◆ **WHAT THE EXERCISE ASKS**
Repeat each entry exactly, but do not carry over the pictures.

────────

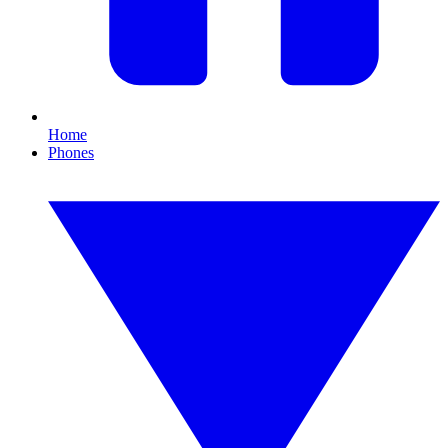
Home
Phones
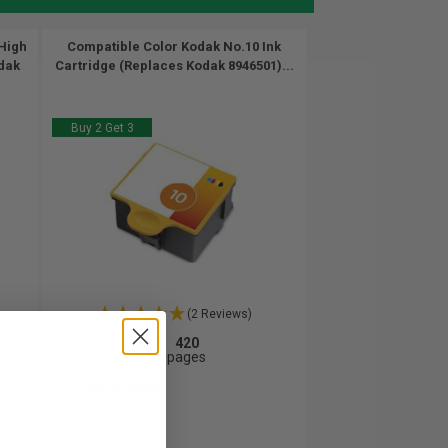
High
Compatible Color Kodak No.10 Ink
odak
Cartridge (Replaces Kodak 8946501)...
Buy 2 Get 3
(2 Reviews)
420
1x
pages
1.50c per page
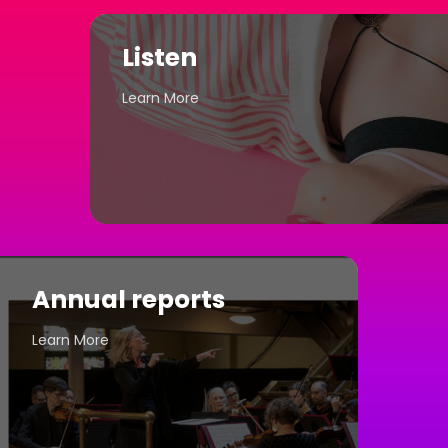
Listen
Learn More
Annual reports
Learn More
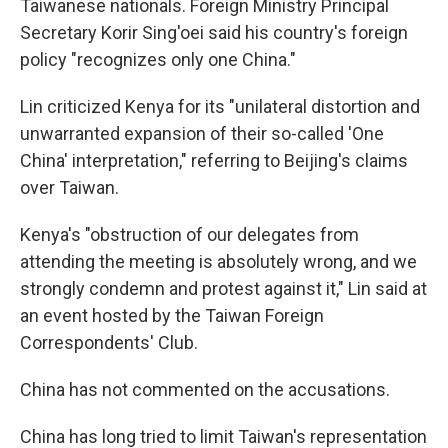
Taiwanese nationals. Foreign Ministry Principal
Secretary Korir Sing'oei said his country's foreign
policy "recognizes only one China."
Lin criticized Kenya for its "unilateral distortion and
unwarranted expansion of their so-called 'One
China' interpretation," referring to Beijing's claims
over Taiwan.
Kenya's "obstruction of our delegates from
attending the meeting is absolutely wrong, and we
strongly condemn and protest against it," Lin said at
an event hosted by the Taiwan Foreign
Correspondents' Club.
China has not commented on the accusations.
China has long tried to limit Taiwan's representation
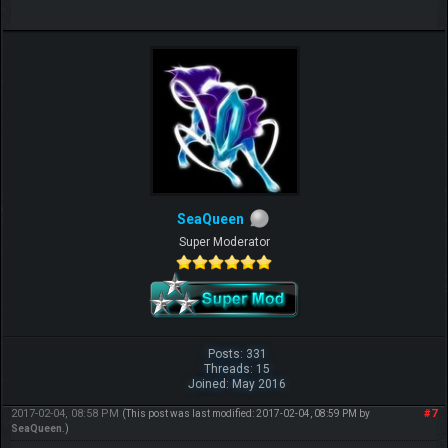
SeaQueen
Super Moderator
Posts: 331
Threads: 15
Joined: May 2016
2017-02-04, 08:58 PM
#7
(This post was last modified: 2017-02-04, 08:59 PM by
SeaQueen
.)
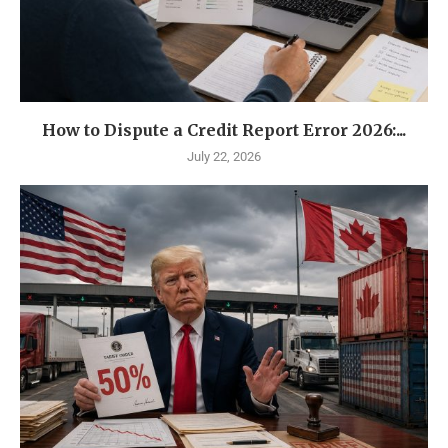
How to Dispute a Credit Report Error 2026:...
July 22, 2026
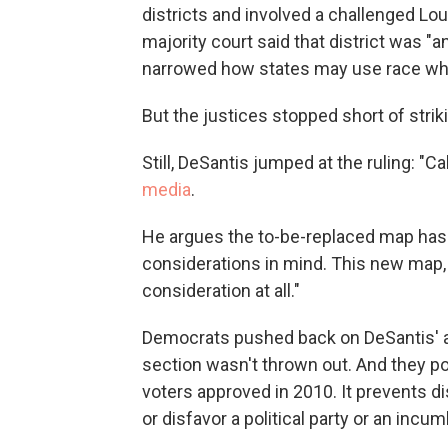
districts and involved a challenged Lo
majority court said that district was "
narrowed how states may use race whe
But the justices stopped short of strik
Still, DeSantis jumped at the ruling: "
media
.
He argues the to-be-replaced map has 
considerations in mind. This new map, h
consideration at all."
Democrats pushed back on DeSantis' ar
section wasn't thrown out. And they po
voters approved in 2010. It prevents di
or disfavor a political party or an incum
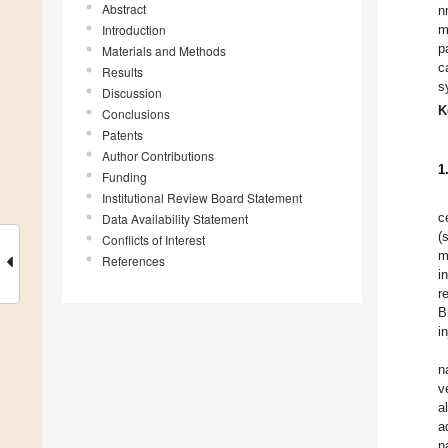
Abstract
n
Introduction
m
p
Materials and Methods
c
Results
s
Discussion
K
Conclusions
Patents
Author Contributions
1
Funding
Institutional Review Board Statement
c
Data Availability Statement
(
Conflicts of Interest
m
References
i
r
B
i
n
v
a
a
n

────────

◆ **ANSWER FOR THE TASK**
Home
Phones
High
Compatible Color Kodak No.10 Ink
odak
Cartridge (Replaces Kodak 8946501)...
Buy 2 Get 3
(2 Reviews)
420
1x
pages
1.50c per page
Listen
Learn More
Annual reports
Learn More
Taiwanese nationals. Foreign Ministry Principal
Secretary Korir Sing'oei said his country's foreign
policy "recognizes only one China."
Lin criticized Kenya for its "unilateral distortion and
unwarranted expansion of their so-called 'One
China' interpretation," referring to Beijing's claims
over Taiwan.
Kenya's "obstruction of our delegates from
attending the meeting is absolutely wrong, and we
strongly condemn and protest against it," Lin said at
an event hosted by the Taiwan Foreign
Correspondents' Club.
China has not commented on the accusations.
China has long tried to limit Taiwan's representation
SeaQueen
Super Moderator
Posts: 331
Threads: 15
Joined: May 2016
2017-02-04, 08:58 PM
#7
(This post was last modified: 2017-02-04, 08:59 PM by
SeaQueen
.)
How to Dispute a Credit Report Error 2026:...
July 22, 2026
districts and involved a challenged Lo
majority court said that district was "
narrowed how states may use race whe
But the justices stopped short of strik
Still, DeSantis jumped at the ruling: "
media
.
He argues the to-be-replaced map has 
considerations in mind. This new map, h
consideration at all."
Democrats pushed back on DeSantis' ar
section wasn't thrown out. And they po
voters approved in 2010. It prevents di
or disfavor a political party or an incum
Abstract
n
Introduction
m
p
Materials and Methods
c
Results
s
Discussion
K
Conclusions
Patents
Author Contributions
1
Funding
Institutional Review Board Statement
c
Data Availability Statement
(
Conflicts of Interest
m
References
i
r
B
i
n
v
a
a
n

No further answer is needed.